Mea culpa. I'm offering an apology to anyone who may subscribe to this feed, and felt they were revisiting some old posts today. I was shifting things around a bit and relabelling some items and I have discovered that any editing (even adding a label) means a re-distribution of an old post. Won't make that mistake again in a hurry.
And now to the lamb. As a good Aussie girl, I love roast lamb in any form, and I have been trying to put together some lamb recipes for this blog. Unfortunately, my incompetence with the camera left me with a couple of recipes that resulted in such horrible shots that I binned them. Time to search for a pretty lamb recipe, and where better to find a pretty recipe than a Vogue cookbook, called "Wickedly Winter". Unfortunately I can't find a link to this book - it was published in 2000 and sometimes shows up on Ebay, so maybe try that if you are interested. Anyway, this roast combination creates a lovely vision on the plate - just carve the chops 2 by 2, pink if you like it that way, and lie beside the very pretty vegetable braise, which I am still enjoying as leftovers. Easy and delicious and pretty, and after all, if it doesn't look good no one will want to eat it.

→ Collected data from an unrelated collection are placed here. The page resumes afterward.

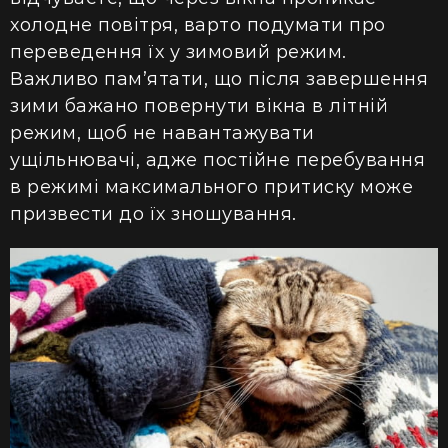
холодне повітря, варто подумати про
переведення їх у зимовий режим.
Важливо пам’ятати, що після завершення
зими бажано повернути вікна в літній
режим, щоб не навантажувати
ущільнювачі, адже постійне перебування
в режимі максимального притиску може
призвести до їх зношування.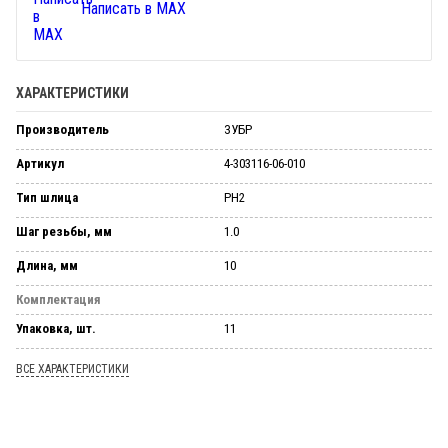
Написать в MAX
ХАРАКТЕРИСТИКИ
Производитель
ЗУБР
Артикул
4-303116-06-010
Тип шлица
PH2
Шаг резьбы, мм
1.0
Длина, мм
10
Комплектация
Упаковка, шт.
11
ВСЕ ХАРАКТЕРИСТИКИ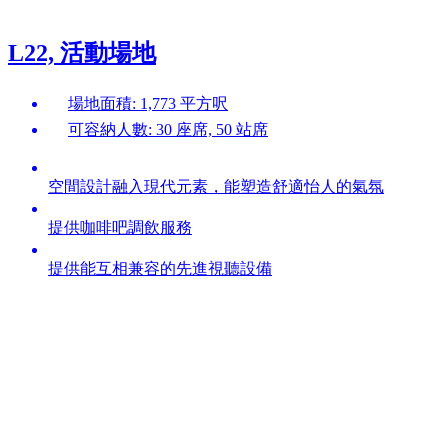
L22, 活動場地
場地面積: 1,773 平方呎
可容納人數: 30 座席, 50 站席
空間設計融入現代元素，能塑造舒適怡人的氣氛
提供咖啡吧調飲服務
提供能互相兼容的先進視聽設備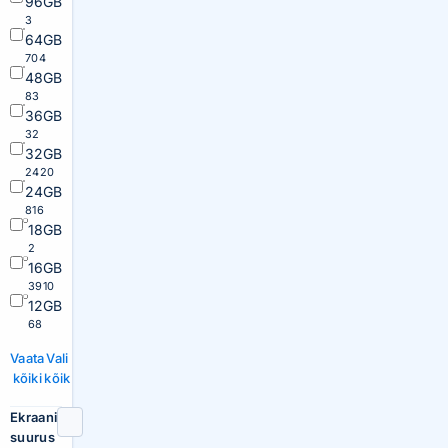
96GB
3
64GB
704
48GB
83
36GB
32
32GB
2420
24GB
816
18GB
2
16GB
3910
12GB
68
Vaata
Vali
kõiki
kõik
Ekraani
suurus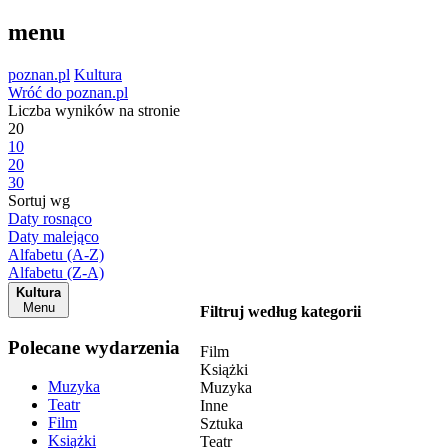
menu
poznan.pl
Kultura
Wróć do poznan.pl
Liczba wyników na stronie
20
10
20
30
Sortuj wg
Daty rosnąco
Daty malejąco
Alfabetu (A-Z)
Alfabetu (Z-A)
Kultura
Menu
Filtruj według kategorii
Polecane wydarzenia
Film
Książki
Muzyka
Muzyka
Teatr
Inne
Film
Sztuka
Książki
Teatr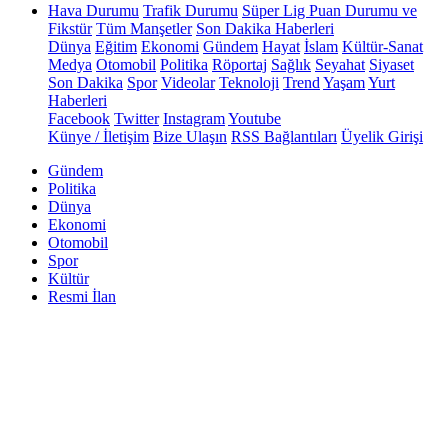
Hava Durumu
Trafik Durumu
Süper Lig Puan Durumu ve
Fikstür
Tüm Manşetler
Son Dakika Haberleri
Dünya
Eğitim
Ekonomi
Gündem
Hayat
İslam
Kültür-Sanat
Medya
Otomobil
Politika
Röportaj
Sağlık
Seyahat
Siyaset
Son Dakika
Spor
Videolar
Teknoloji
Trend
Yaşam
Yurt
Haberleri
Facebook
Twitter
Instagram
Youtube
Künye / İletişim
Bize Ulaşın
RSS Bağlantıları
Üyelik Girişi
Gündem
Politika
Dünya
Ekonomi
Otomobil
Spor
Kültür
Resmi İlan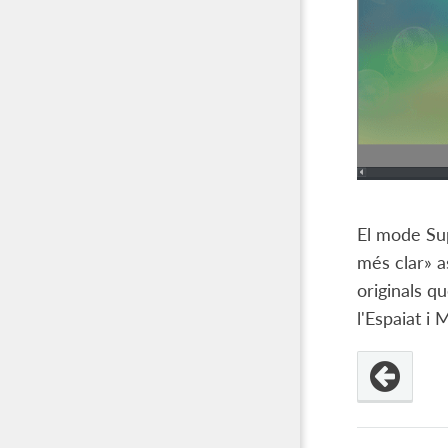
El mode Sup
més clar» a
originals q
l'Espaiat i 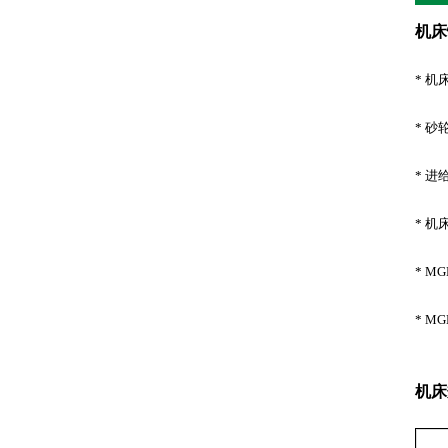
机床
* 
* 
* 
* 
* 
* 
机床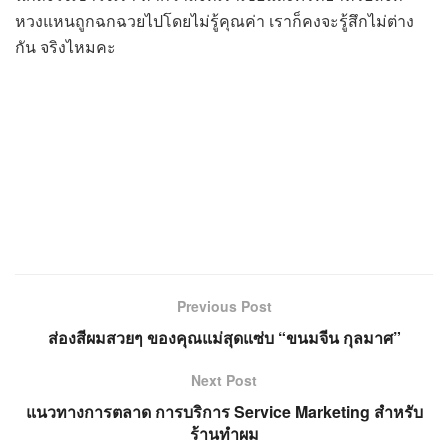
หวงแหนถูกฉกฉวยไปโดยไม่รู้คุณค่า เราก็คงจะรู้สึกไม่ต่าง
กัน จริงไหมคะ
Previous Post
ส่องสีผมสวยๆ ของคุณแม่สุดแซ่บ “ขนมจีน กุลมาศ”
Next Post
แนวทางการตลาด การบริการ Service Marketing สำหรับ
ร้านทำผม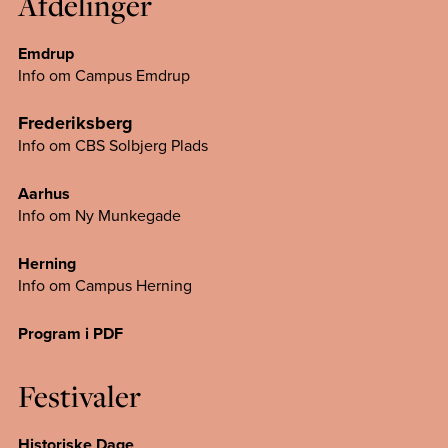
Afdelinger
Emdrup
Info om Campus Emdrup
Frederiksberg
Info om CBS Solbjerg Plads
Aarhus
Info om Ny Munkegade
Herning
Info om Campus
Herning
Program i PDF
Festivaler
Historiske Dage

Rack of Lamb With Roasted Nicoise Vegetables
adapted from "Wickedly Winter: A Vogue Entertaining Cookbook"
1 tbl olive oil
1 brown onion, peeled and chopped roughly
500g zucchini chopped
750g potatoes, chopped to rough 3cm cubes
3 tomatoes peeled and chopped roughly
1 tsp fresh thyme leaves
1 tbl finely chopped fresh parsely
1 rack of lamb with 8-10 cutlets (fed 2 adults and 2 kids - get another rack if you are serving more people)
Heat olive oil in a large pot (or a very large frying pan), and saute the the onion, zucchini and potato for 5 mins over medium heat. Add the tomatoes and herbs, season and cook for a further five minutes. Tip the vegtables into a roasting tin.
Preheat oven to 220C. Place the lamb racks on top of the vegetables. If you want to keep the racks looking pretty, wrap each bone in some foil to stop them from charring. Roast the racks for 10mins, then reduce the temperature to 180C and roast for 20-30 mins or until cooked to your liking. Remove from the oven and rest the meat, loosely covered with foil for 5-10 mins. Seve with the vegetables.